Derby Mountain Rescue Team had a record number of callouts, 69, in 2020. That’s an increase of nearly 40% on the previous year. Pat believes the number will again go up in 2021 because of Covid.

“After the easing of lockdown, I think for quite understandable reasons a lot of people needed to get out to clear their heads and the great outdoors was a very attractive proposition.

“We’ve got the beautiful Peak District National Park on our doorstep, so it was an obvious place for people to go just to regain some sanity and feel the fresh air on their face again. I suspect the same thing is probably about to happen again.”

The team doesn’t only deal with emergencies in Derbyshire – members have been called in to help with national disasters including the Kegworth air crash and the floods in Carlisle caused by Storm Desmond in 2015.

“Inevitably that will put a strain on us because flood relief isn’t like a quick rescue, pulling someone off Black Rocks because they’ve twisted an ankle. That’s more a long-term commitment where people may have to go away for a week or more.”

When Derby Mountain Rescue Team starts fundraising in earnest, as well as running costs it will aim to secure around £300,000 towards its new headquarters. Its current home in Duffield is prone to flooding, so the charity is hoping to move to a new place on the A52 at Mackworth.

“all the time we’ve been getting some great inquiries from members of the public wishing to join.”

“We’ve got the ground and we’ve got the planning permission, so we’re pretty upbeat about it,” says Pat.

Anyone interested in getting involved with Derby Mountain Rescue Team can do so either as a volunteer or a supporter through the organisation’s website.

“Unfortunately another impact of Covid was to put a moratorium on recruiting, so there hasn’t been any movement in that direction for about 18 months. As lockdown eases, that will be an area we’ve got to kick-start.

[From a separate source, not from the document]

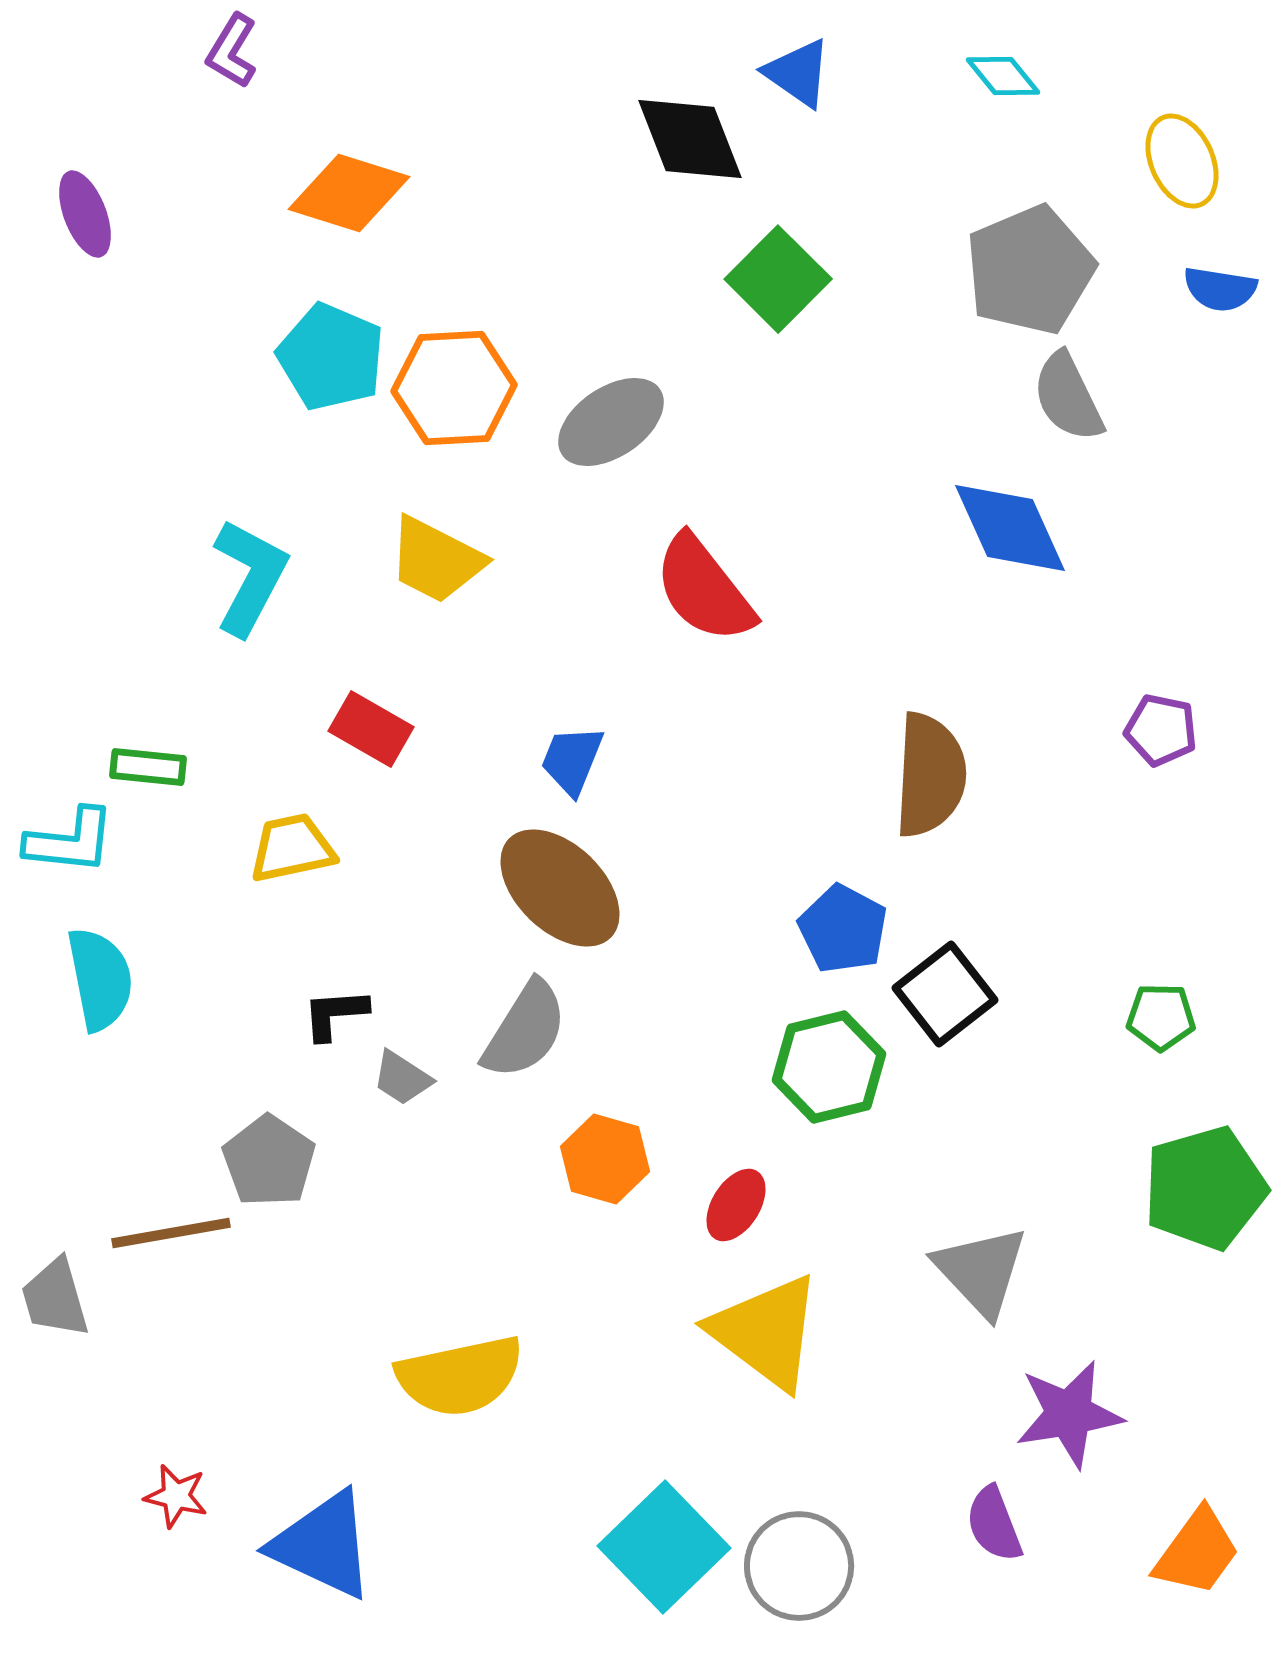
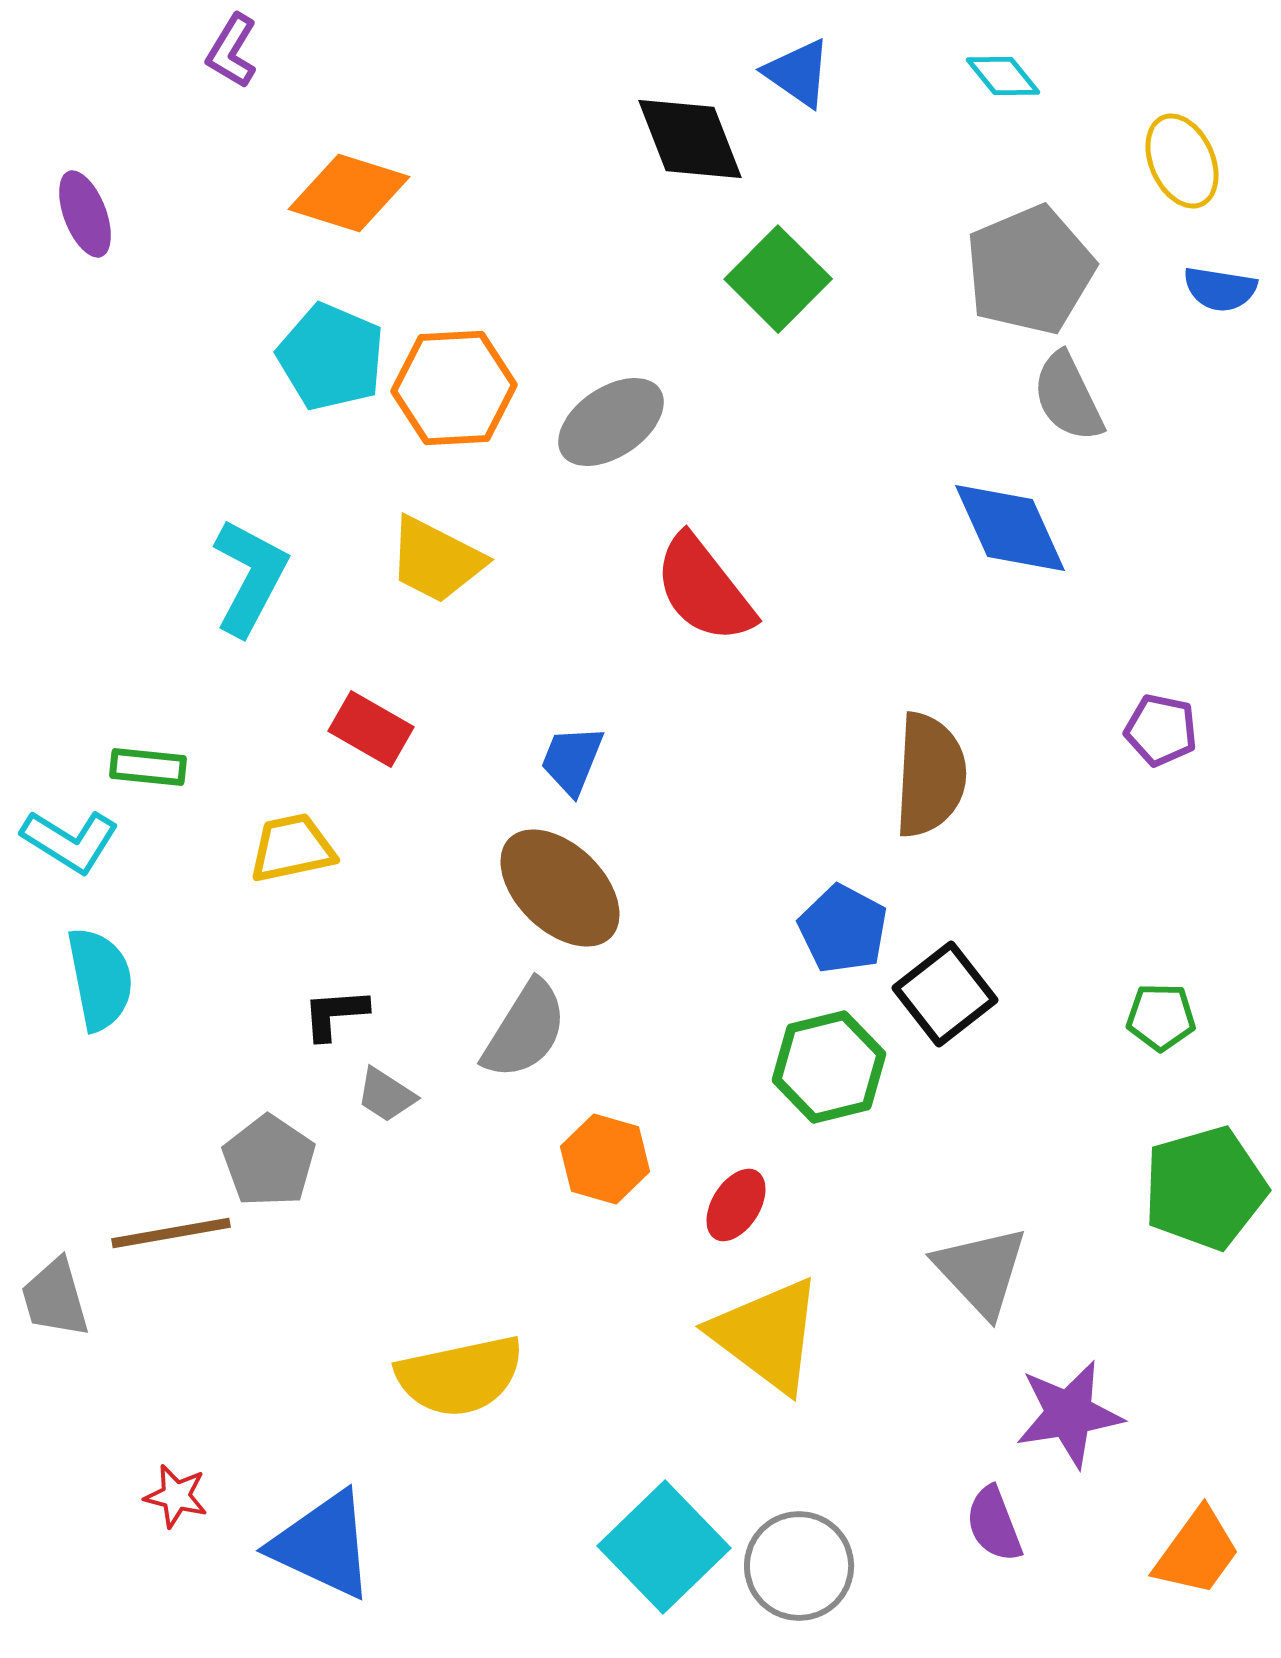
cyan L-shape at (70, 841): rotated 26 degrees clockwise
gray trapezoid at (402, 1078): moved 16 px left, 17 px down
yellow triangle at (766, 1332): moved 1 px right, 3 px down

“But all the time we’ve been getting some great inquiries from members of the public wishing to join, wishing to get a little bit more information. Sadly we’ve had to say you’ll have to wait a while until recruiting starts again.”

The term unsung hero is frequently bandied about and in some respects has lost much of its meaning. But no one appreciates the work of Derby Mountain Rescue Team more than Pat.

“The public might see us as just another emergency service. But when I had my accident I absolutely saw the mountain rescue team as unsung heroes, there’s absolutely no question about that.”